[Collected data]
##############################

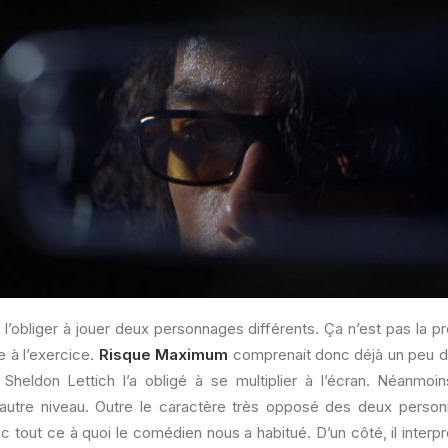
va l’obliger à jouer deux personnages différents. Ça n’est pas la p
 à l’exercice.
Risque Maximum
comprenait donc déjà un peu de
Sheldon Lettich l’a obligé à se multiplier à l’écran. Néanmoi
 autre niveau. Outre le caractère très opposé des deux person
tout ce à quoi le comédien nous a habitué. D’un côté, il interpr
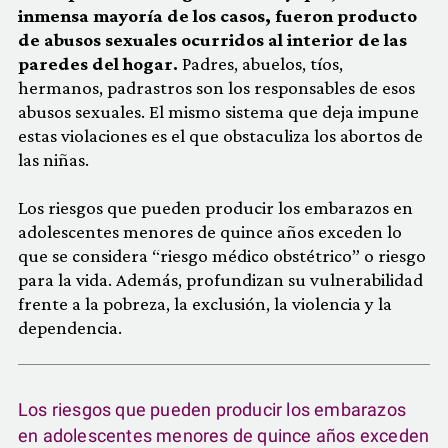
inmensa mayoría de los casos, fueron producto
de abusos sexuales ocurridos al interior de las
paredes del hogar.
Padres, abuelos, tíos,
hermanos, padrastros son los responsables de esos
abusos sexuales. El mismo sistema que deja impune
estas violaciones es el que obstaculiza los abortos de
las niñas.
Los riesgos que pueden producir los embarazos en
adolescentes menores de quince años exceden lo
que se considera “riesgo médico obstétrico” o riesgo
para la vida. Además, profundizan su vulnerabilidad
frente a la pobreza, la exclusión, la violencia y la
dependencia.
Los riesgos que pueden producir los embarazos
en adolescentes menores de quince años exceden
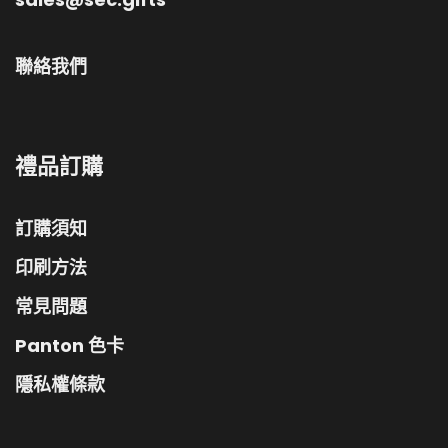
聯絡我們
禮品訂購
訂購須知
印刷方法
常見問題
Panton 色卡
隱私權條款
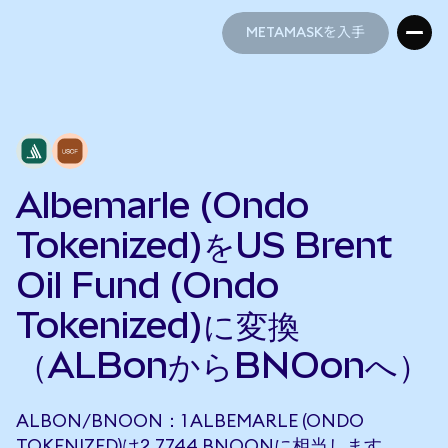
METAMASKを入手
METAMASKを入手
Albemarle (Ondo
Tokenized)をUS Brent
Oil Fund (Ondo
Tokenized)に変換
（ALBonからBNOonへ）
ALBON/BNOON：1 ALBEMARLE (ONDO
TOKENIZED)は2.7744 BNOONに相当します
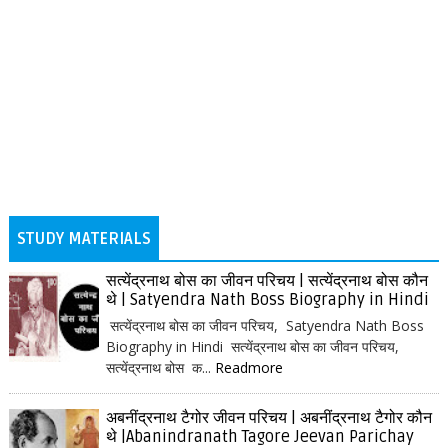
STUDY MATERIALS
सत्येंद्रनाथ बोस का जीवन परिचय | सत्येंद्रनाथ बोस कौन
थे | Satyendra Nath Boss Biography in Hindi
सत्येंद्रनाथ बोस का जीवन परिचय, Satyendra Nath Boss
Biography in Hindi सत्येंद्रनाथ बोस का जीवन परिचय,
सत्येंद्रनाथ बोस क...
Readmore
अबनींद्रनाथ टैगोर जीवन परिचय | अबनींद्रनाथ टैगोर कौन
थे |Abanindranath Tagore Jeevan Parichay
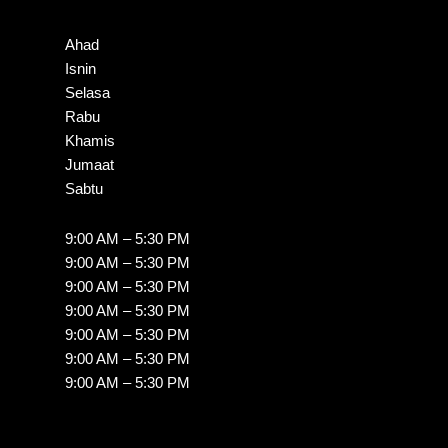
Ahad
Isnin
Selasa
Rabu
Khamis
Jumaat
Sabtu
9:00 AM – 5:30 PM
9:00 AM – 5:30 PM
9:00 AM – 5:30 PM
9:00 AM – 5:30 PM
9:00 AM – 5:30 PM
9:00 AM – 5:30 PM
9:00 AM – 5:30 PM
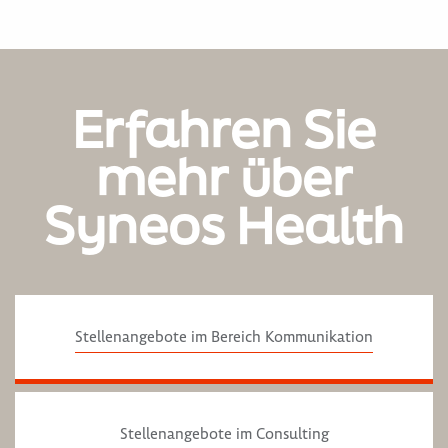
Erfahren Sie
mehr über
Syneos Health
Stellenangebote im Bereich Kommunikation
Stellenangebote im Consulting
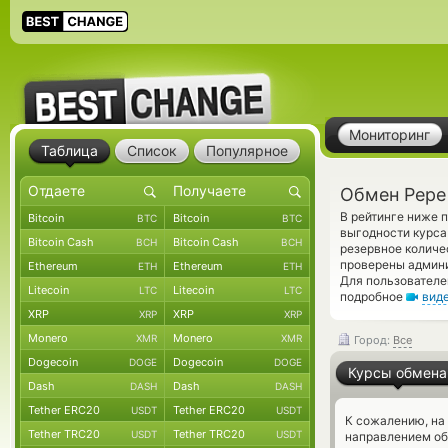
Мониторинг
Таблица
Список
Популярное
Обмен Pepe
В рейтинге ниже 
Bitcoin
Bitcoin
BTC
BTC
выгодности курса
Bitcoin Cash
Bitcoin Cash
BCH
BCH
резервное количе
проверены админ
Ethereum
Ethereum
ETH
ETH
Для пользователе
Litecoin
Litecoin
LTC
LTC
подробное
вид
XRP
XRP
XRP
XRP
Monero
Monero
XMR
XMR
Город:
Все
Dogecoin
Dogecoin
DOGE
DOGE
Курсы обмена
Dash
Dash
DASH
DASH
Tether ERC20
Tether ERC20
USDT
USDT
К сожалению, на
Tether TRC20
Tether TRC20
USDT
USDT
направлением об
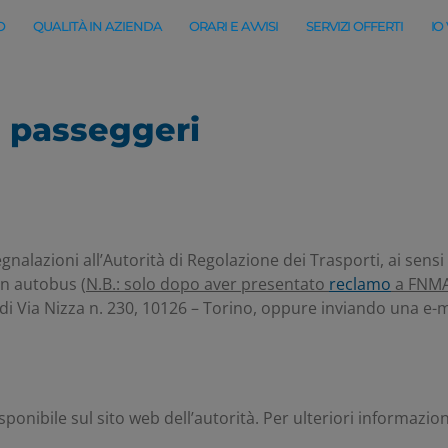
O
QUALITÀ IN AZIENDA
ORARI E AVVISI
SERVIZI OFFERTI
IO
ei passeggeri
egnalazioni all’Autorità di Regolazione dei Trasporti, ai sen
on autobus (
N.B.: solo dopo aver presentato
reclamo
a FNMAu
di Via Nizza n. 230, 10126 – Torino, oppure inviando una e-ma
ponibile sul sito web dell’autorità. Per ulteriori informazion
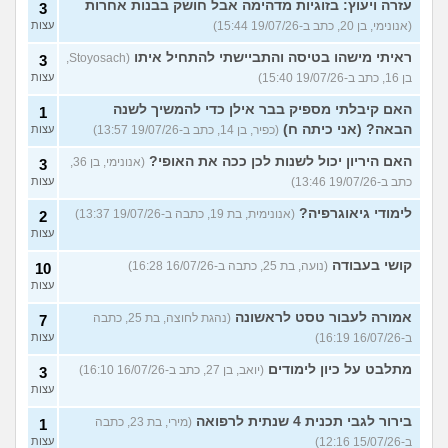
עזרה ויעוץ: בזוגיות מדהימה אבל חושק בבנות אחרות
3
(אנונימי, בן 20, כתב ב-19/07/26 15:44)
עצות
ראיתי מישהו בטיסה והתביישתי להתחיל איתו
(Stoyosach,
3
בן 16, כתב ב-19/07/26 15:40)
עצות
האם קיבלתי מספיק בבר אילן כדי להמשיך לשנה
1
הבאה? (אני כיתה ח)
(כפיר, בן 14, כתב ב-19/07/26 13:57)
עצות
האם היריון יכול לשנות לכן ככה את האופי?
(אנונימי, בן 36,
3
כתב ב-19/07/26 13:46)
עצות
לימודי גיאוגרפיה?
(אנונימית, בת 19, כתבה ב-19/07/26 13:37)
2
עצות
קושי בעבודה
(נועה, בת 25, כתבה ב-16/07/26 16:28)
10
עצות
אמורה לעבור טסט לראשונה
(נהגת לחוצה, בת 25, כתבה
7
ב-16/07/26 16:19)
עצות
מתלבט על כיון לימודים
(יואב, בן 27, כתב ב-16/07/26 16:10)
3
עצות
בירור לגבי תכנית 4 שנתית לרפואה
(מירי, בת 23, כתבה
1
ב-15/07/26 12:16)
עצות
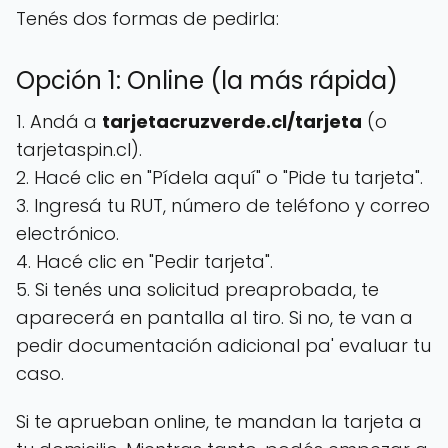
Tenés dos formas de pedirla:
Opción 1: Online (la más rápida)
1. Andá a
tarjetacruzverde.cl/tarjeta
(o
tarjetaspin.cl).
2. Hacé clic en "Pídela aquí" o "Pide tu tarjeta".
3. Ingresá tu RUT, número de teléfono y correo
electrónico.
4. Hacé clic en "Pedir tarjeta".
5. Si tenés una solicitud preaprobada, te
aparecerá en pantalla al tiro. Si no, te van a
pedir documentación adicional pa' evaluar tu
caso.
Si te aprueban online, te mandan la tarjeta a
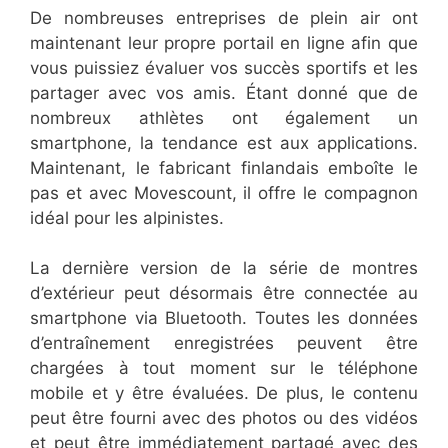
De nombreuses entreprises de plein air ont
maintenant leur propre portail en ligne afin que
vous puissiez évaluer vos succès sportifs et les
partager avec vos amis. Étant donné que de
nombreux athlètes ont également un
smartphone, la tendance est aux applications.
Maintenant, le fabricant finlandais emboîte le
pas et avec Movescount, il offre le compagnon
idéal pour les alpinistes.
La dernière version de la série de montres
d’extérieur peut désormais être connectée au
smartphone via Bluetooth. Toutes les données
d’entraînement enregistrées peuvent être
chargées à tout moment sur le téléphone
mobile et y être évaluées. De plus, le contenu
peut être fourni avec des photos ou des vidéos
et peut être immédiatement partagé avec des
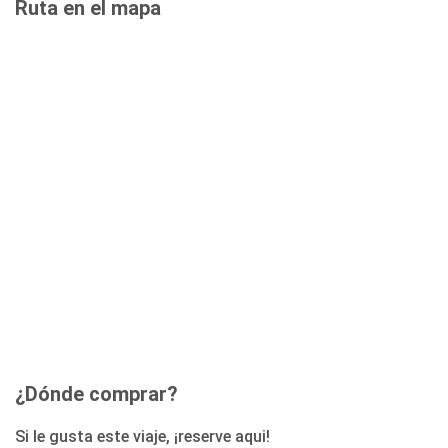
Ruta en el mapa
¿Dónde comprar?
Si le gusta este viaje, ¡reserve aqui!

##############################

[What you should do] Please set the records down again exactly as written. The pictures should not be included.

[Worked solution]
va l’obliger à jouer deux personnages différents. Ça n’est pas la p
 à l’exercice.
Risque Maximum
comprenait donc déjà un peu de
Sheldon Lettich l’a obligé à se multiplier à l’écran. Néanmoi
 autre niveau. Outre le caractère très opposé des deux person
tout ce à quoi le comédien nous a habitué. D’un côté, il interpr
inmensa mayoría de los casos, fueron producto
de abusos sexuales ocurridos al interior de las
paredes del hogar.
Padres, abuelos, tíos,
hermanos, padrastros son los responsables de esos
abusos sexuales. El mismo sistema que deja impune
estas violaciones es el que obstaculiza los abortos de
las niñas.
Los riesgos que pueden producir los embarazos en
adolescentes menores de quince años exceden lo
que se considera “riesgo médico obstétrico” o riesgo
para la vida. Además, profundizan su vulnerabilidad
frente a la pobreza, la exclusión, la violencia y la
dependencia.
Los riesgos que pueden producir los embarazos
en adolescentes menores de quince años exceden
聯絡我們
禮品訂購
訂購須知
印刷方法
常見問題
Panton 色卡
隱私權條款
METAMASKを入手
METAMASKを入手
Albemarle (Ondo
Tokenized)をUS Brent
Oil Fund (Ondo
Tokenized)に変換
（ALBonからBNOonへ）
ALBON/BNOON：1 ALBEMARLE (ONDO
TOKENIZED)は2.7744 BNOONに相当します
STUDY MATERIALS
सत्येंद्रनाथ बोस का जीवन परिचय | सत्येंद्रनाथ बोस कौन
थे | Satyendra Nath Boss Biography in Hindi
सत्येंद्रनाथ बोस का जीवन परिचय, Satyendra Nath Boss
Biography in Hindi सत्येंद्रनाथ बोस का जीवन परिचय,
सत्येंद्रनाथ बोस क...
Readmore
अबनींद्रनाथ टैगोर जीवन परिचय | अबनींद्रनाथ टैगोर कौन
थे |Abanindranath Tagore Jeevan Parichay
Ahad
Isnin
Selasa
Rabu
Khamis
Jumaat
Sabtu
9:00 AM – 5:30 PM
9:00 AM – 5:30 PM
9:00 AM – 5:30 PM
9:00 AM – 5:30 PM
9:00 AM – 5:30 PM
9:00 AM – 5:30 PM
9:00 AM – 5:30 PM
Erfahren Sie
mehr über
Syneos Health
Stellenangebote im Bereich Kommunikation
Stellenangebote im Consulting
Мониторинг
Таблица
Список
Популярное
Обмен Pepe
В рейтинге ниже 
Bitcoin
Bitcoin
BTC
BTC
выгодности курса
Bitcoin Cash
Bitcoin Cash
BCH
BCH
резервное количе
проверены админ
Ethereum
Ethereum
ETH
ETH
Для пользователе
Litecoin
Litecoin
LTC
LTC
подробное
вид
XRP
XRP
XRP
XRP
Monero
Monero
XMR
XMR
Город:
Все
Dogecoin
Dogecoin
DOGE
DOGE
Курсы обмена
Dash
Dash
DASH
DASH
Tether ERC20
Tether ERC20
USDT
USDT
К сожалению, на
Tether TRC20
Tether TRC20
USDT
USDT
направлением об
O
QUALITÀ IN AZIENDA
ORARI E AVVISI
SERVIZI OFFERTI
IO
ei passeggeri
egnalazioni all’Autorità di Regolazione dei Trasporti, ai sen
on autobus (
N.B.: solo dopo aver presentato
reclamo
a FNMAu
di Via Nizza n. 230, 10126 – Torino, oppure inviando una e-ma
ponibile sul sito web dell’autorità. Per ulteriori informazion
עזרה ויעוץ: בזוגיות מדהימה אבל חושק בבנות אחרות
3
(אנונימי, בן 20, כתב ב-19/07/26 15:44)
עצות
ראיתי מישהו בטיסה והתביישתי להתחיל איתו
(Stoyosach,
3
בן 16, כתב ב-19/07/26 15:40)
עצות
האם קיבלתי מספיק בבר אילן כדי להמשיך לשנה
1
הבאה? (אני כיתה ח)
(כפיר, בן 14, כתב ב-19/07/26 13:57)
עצות
האם היריון יכול לשנות לכן ככה את האופי?
(אנונימי, בן 36,
3
כתב ב-19/07/26 13:46)
עצות
לימודי גיאוגרפיה?
(אנונימית, בת 19, כתבה ב-19/07/26 13:37)
2
עצות
קושי בעבודה
(נועה, בת 25, כתבה ב-16/07/26 16:28)
10
עצות
אמורה לעבור טסט לראשונה
(נהגת לחוצה, בת 25, כתבה
7
ב-16/07/26 16:19)
עצות
מתלבט על כיון לימודים
(יואב, בן 27, כתב ב-16/07/26 16:10)
3
עצות
בירור לגבי תכנית 4 שנתית לרפואה
(מירי, בת 23, כתבה
1
ב-15/07/26 12:16)
עצות
Tenés dos formas de pedirla:
Opción 1: Online (la más rápida)
1. Andá a
tarjetacruzverde.cl/tarjeta
(o
tarjetaspin.cl).
2. Hacé clic en "Pídela aquí" o "Pide tu tarjeta".
3. Ingresá tu RUT, número de teléfono y correo
electrónico.
4. Hacé clic en "Pedir tarjeta".
5. Si tenés una solicitud preaprobada, te
aparecerá en pantalla al tiro. Si no, te van a
pedir documentación adicional pa' evaluar tu
caso.
Si te aprueban online, te mandan la tarjeta a
De nombreuses entreprises de plein air ont
maintenant leur propre portail en ligne afin que
vous puissiez évaluer vos succès sportifs et les
partager avec vos amis. Étant donné que de
nombreux athlètes ont également un
smartphone, la tendance est aux applications.
Maintenant, le fabricant finlandais emboîte le
pas et avec Movescount, il offre le compagnon
idéal pour les alpinistes.
La dernière version de la série de montres
d’extérieur peut désormais être connectée au
smartphone via Bluetooth. Toutes les données
d’entraînement enregistrées peuvent être
chargées à tout moment sur le téléphone
mobile et y être évaluées. De plus, le contenu
peut être fourni avec des photos ou des vidéos
et peut être immédiatement partagé avec des
Ruta en el mapa
¿Dónde comprar?
Si le gusta este viaje, ¡reserve aqui!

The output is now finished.